Los angevinos se ensañaron en aquella torre y en los lienzos de muralla que partían de ella, y la bombardearon y asaetaron con denuedo. Los ballesteros aragoneses respondieron al ataque desde el interior del bastión mientras Arnau en el adarve, espada en mano, al mando del resto de los soldados, trataba de detener la avalancha de franceses encaramados a las murallas.

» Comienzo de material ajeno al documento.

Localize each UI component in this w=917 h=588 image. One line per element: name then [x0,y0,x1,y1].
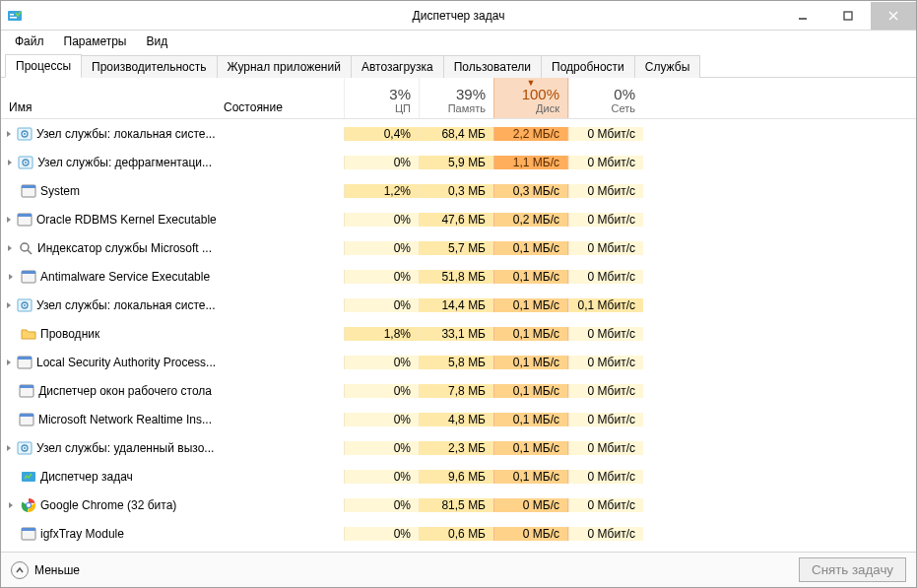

—¡Seguidores vencen! —gritaba el catalán el lema del rey Alfonso a la par que arremetía con su arma. Saltaba y se movía con agilidad pese a la estrechez del camino de ronda, rechazando enemigos, desviando el golpe de las lanzas con las que arremetían contra ellos e hiriendo a los angevinos.

—¡Seguidores vencen! —resonó el grito de guerra en boca de unos hombres que cada vez caían en mayor número.

Muchos soldados aragoneses, desde el exterior, intentaban escalar el muro para acudir en ayuda de Arnau y los suyos, pero el grueso del ejército se dirigía a tomar la puerta de San Gennaro, la más antigua de la ciudad, por lo que la situación en la torre de Santa Sofia se hacía insostenible.

Poco a poco, Arnau y los hombres que lo acompañaban en el adarve, muchos heridos y ensangrentados, se vieron forzados a retroceder ante el creciente número de franceses que los atacaban.

—¡A la torre! —ordenó Arnau—. ¡A la torre!

Él mismo caminó hacia atrás con la espada en ristre. Las saetas de los franceses silbaban a su alrededor, y algunas se estrellaban contra su armadura cuando tropezó y a punto estuvo de caer de espaldas.

—¿Qué…! —exclamó al tiempo que recuperaba el equilibrio—. ¡Fuera de aquí! —ordenó a Paolo, con el que había topado cuando este gateaba entre los soldados.

—¡Los de la torre necesitan saetas! —objetó el muchacho, que se deslizó con absurda prudencia a ras de suelo hasta casi quedar en tierra de nadie en el adarve, entre franceses y aragoneses, para atrapar un par de flechas caídas.

Arnau interrumpió su retirada y lo protegió.

—¡Fuera de aquí! —chilló al ver cómo los primeros soldados angevinos se recuperaban de la sorpresa de descubrir a un joven que reptaba entre los contendientes y, tras unos instantes de duda, arremetían de nuevo.

Paolo obedeció con ligereza, portando un buen haz de saetas con las que abastecer a los ballesteros aragoneses.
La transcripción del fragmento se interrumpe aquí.